In’58 when the copper mine was still the chief source of industry for Duluth Minnesota, Arthur Lowe fell in love with Gladys Fischer one hot evening in mid-July at a company picnic. Eventually the heat became commonplace and ignored along with the damp cotton shirts and perspiration that collected on the guest’s foreheads. They had met once before, Gladys was a secretary for Joe Howtz, a company manager from Detroit, Arthur was an engineer from a farm outside of Fargo and had to report to Joe a few times a week. They spent the next morning together.

It was that morning in Gladys’s apartment that was over a travel agency in Duluth that Arthur began to appreciate the woman he knew so little about.  Gladys was beautiful in a way that Arthur had only experienced when he was in Chicago for school. It was the kind of beauty that gets replaced with fuller cheeks and a good temper the farther you get from the urban sprawl. Gladys was thin with dark hair and a thin nose. Her legs seemed to start at her shoulders and all about her was a delicacy that deserved a reverence beyond the brutality of the night before.

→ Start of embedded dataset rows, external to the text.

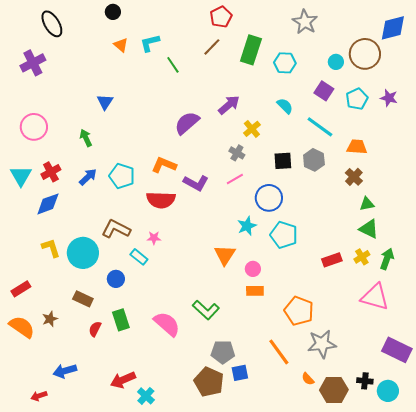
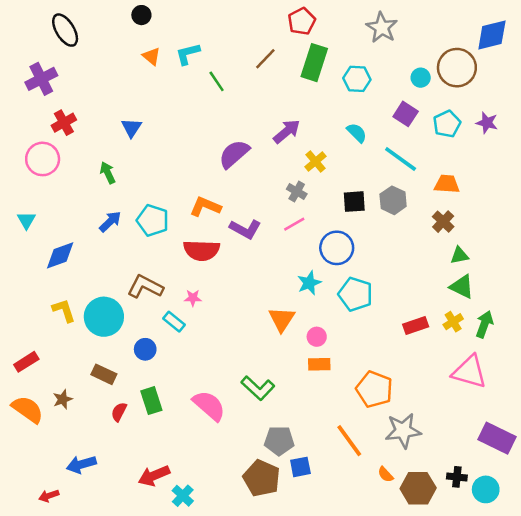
red pentagon: (221, 17) -> (302, 21), moved
red cross: (51, 172) -> (64, 123), moved
cyan triangle: (21, 176) -> (26, 220), size x0.7

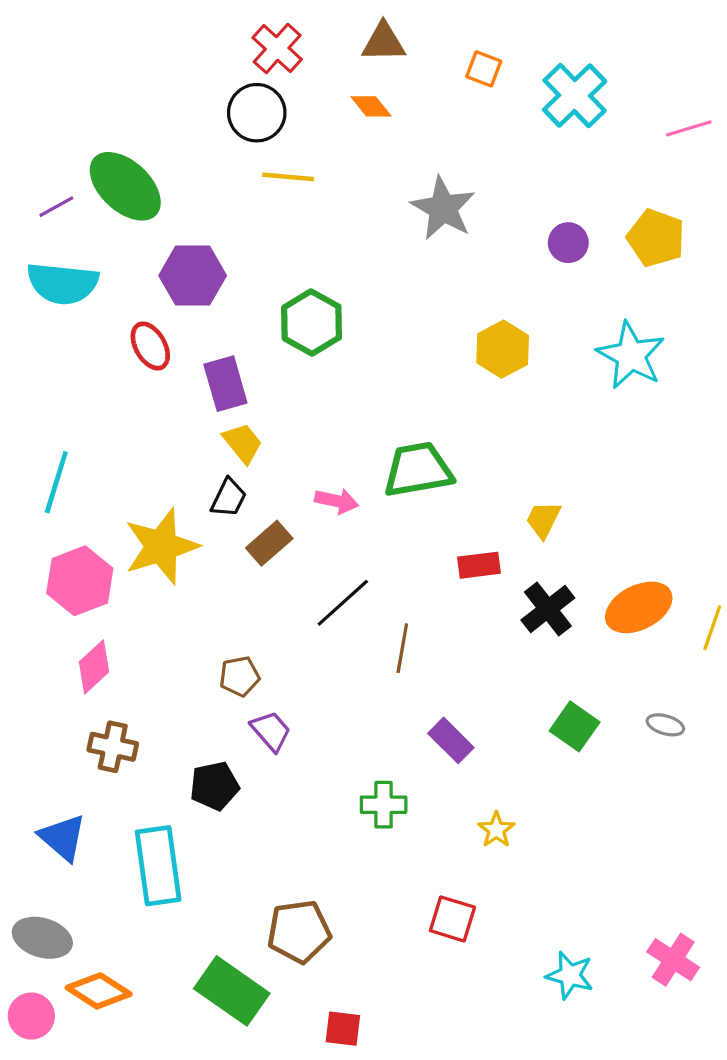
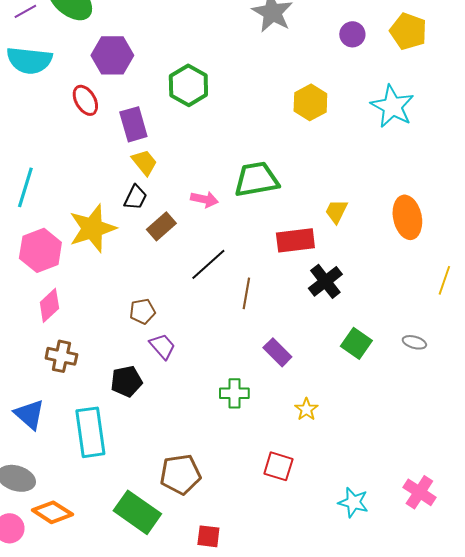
red rectangle: (479, 565) -> (295, 240), size x1.4
orange ellipse: (639, 607) -> (407, 217), moved, turned -75
black cross: (548, 609) -> (325, 281), moved

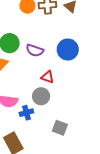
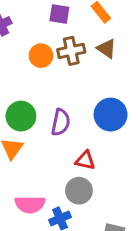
purple semicircle: (35, 50) -> (61, 122), turned -90

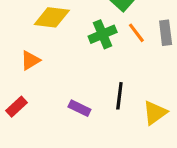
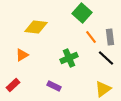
green cross: (103, 34) -> (69, 58), moved
black line: (119, 96) -> (106, 58), moved, turned -54

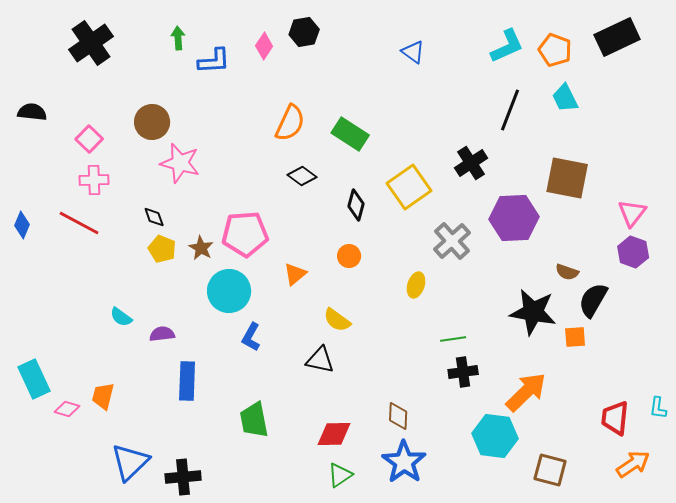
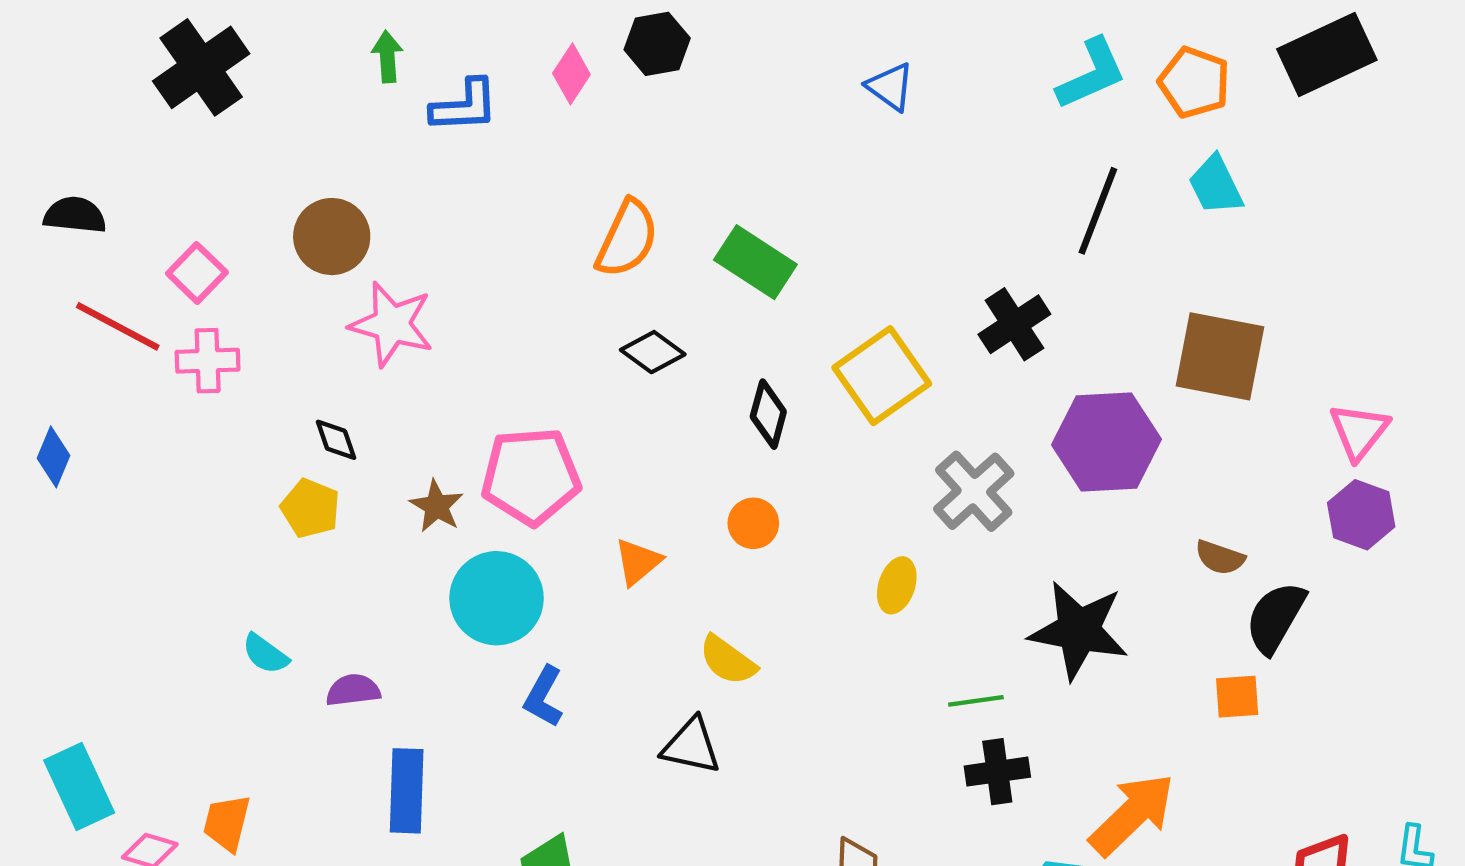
red line: (79, 223) -> (118, 326), moved
yellow pentagon: (162, 249) -> (310, 508), moved
black star: (533, 312) -> (1079, 630), moved

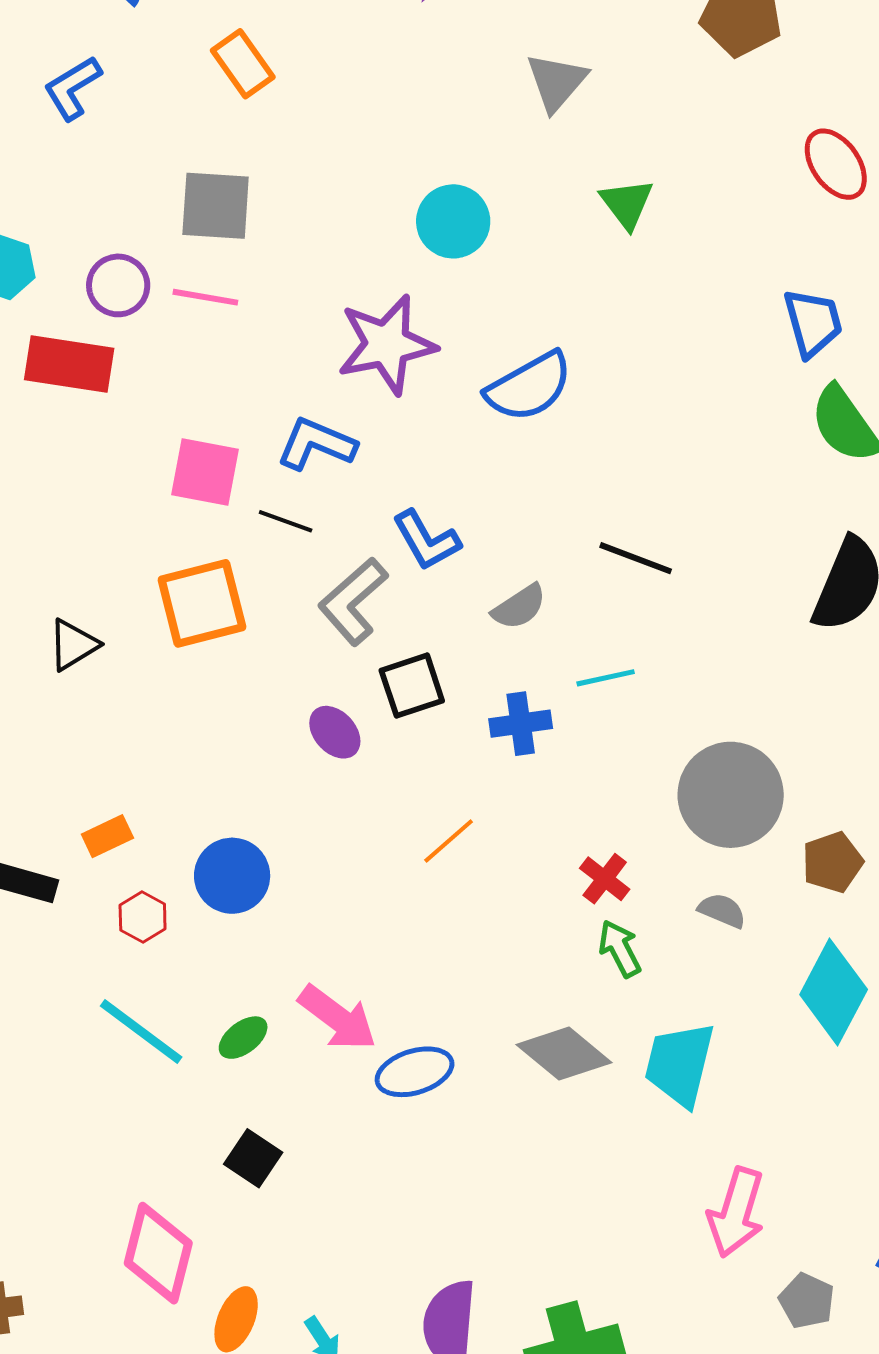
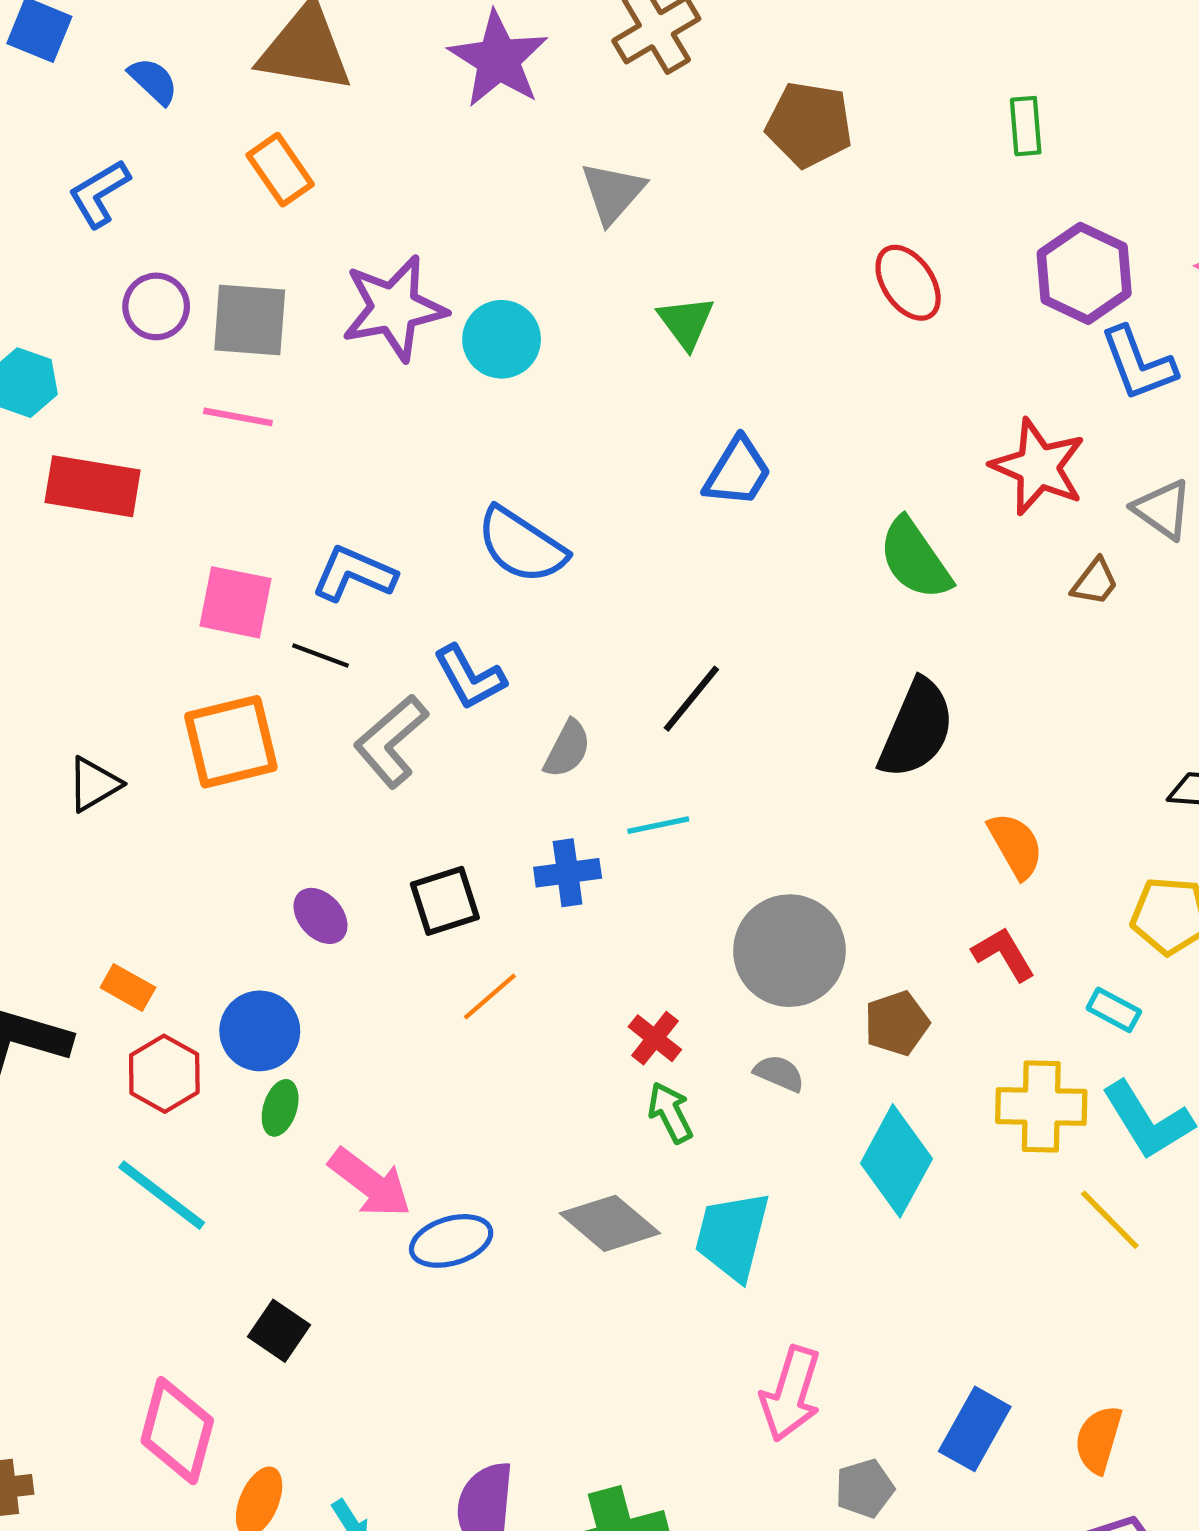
purple circle: (118, 285) -> (156, 306), moved
blue trapezoid: (813, 323) -> (738, 472), moved, turned 46
purple star: (387, 344) -> (394, 308), moved
blue semicircle: (529, 387) -> (522, 545), moved, turned 62
black line: (636, 558) -> (691, 699), turned -72
gray semicircle: (519, 607) -> (567, 749), turned -30
black square: (412, 686) -> (445, 901), moved
purple ellipse: (335, 732) -> (320, 916), moved
orange rectangle: (107, 836) -> (128, 988), turned 54
red hexagon: (143, 917) -> (164, 1074), size x1.4
green ellipse: (243, 1038) -> (280, 1108), moved, turned -36
gray pentagon: (807, 1301) -> (865, 1488), turned 30

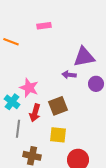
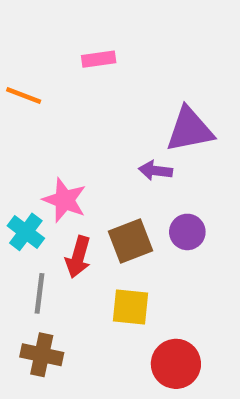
purple circle: (96, 84) -> (187, 232), moved
brown cross: (32, 156) -> (42, 355), moved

She made him breakfast and he looked over at the plants she kept by the back window. They were all green and full. They reminded him of the plants his mother kept in the room his father had added on to the farmhouse. The room that remained green even after winter buried the house to it’s neck in snow. When Gladys placed the plate on the table in front of him he held her hand and kissed the back of it. Her skin was soft but worn like his and he realized how she was older than him. They made love again that day.

The rest of the summer passed quickly with Arthur spending most nights with Gladys. She was from Michigan and had come west with Howtz. She had spent her childhood summers on assorted lakes in small cabins and Arthur arranged for them to do the same. They took a short trip into Canada and fished and took photos and made love and ate at a small diner on the trip there and the trip back.

In September Gladys left with Howtz who had been promoted. He had offered her a raise and to pay for her accommodations in the city, and explained how it would be better for her to see her family more often. Arthur was happy for her and he replaced Howtz and was given more money to stay in Duluth. He planned to save for the year and see Gladys at Thanksgiving with his parents then move her to a house in Duluth where they could live.

Once Gladys had moved to Detroit she called Arthur and told him things were over. She was with Howtz now and was happy to be rid of him. Arthur did not really understand and drank wildly for three days and did not go to work. In the spring of ’59 he resigned from the mine and went to home to help out on his parents farm. He began to date Cathy Downs who lived two farms away from Arthur.

Arthur Lowe told Cathy he loved her. He did not. It was in the late spring after they had just turned twenty-six and seemed very much in love, and seemed inseparable that he told her this. They got married mid-summer, though there was no rush because Cathy Downs was not pregnant and there was no real reason for them to be married besides their public perception. Arthur did not tell Cathy about Gladys Fischer.